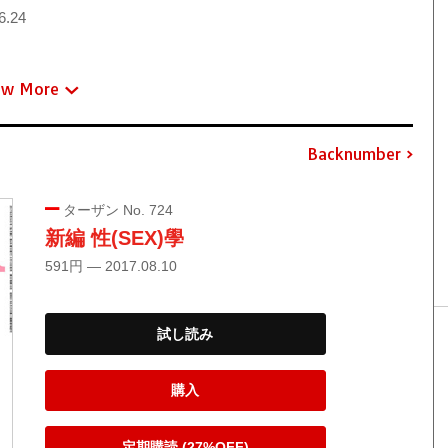
6.24
ew More
Backnumber
ターザン No. 724
新編 性(SEX)學
591円 — 2017.08.10
試し読み
購入
定期購読 (27%OFF)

-- -- --

WORK TO BE COMPLETED: The listing above must be retyped word for word, without the pictures.

RESPONSE TO THIS EXERCISE:
6.24
ew More
Backnumber
ターザン No. 724
新編 性(SEX)學
591円 — 2017.08.10
試し読み
購入
定期購読 (27%OFF)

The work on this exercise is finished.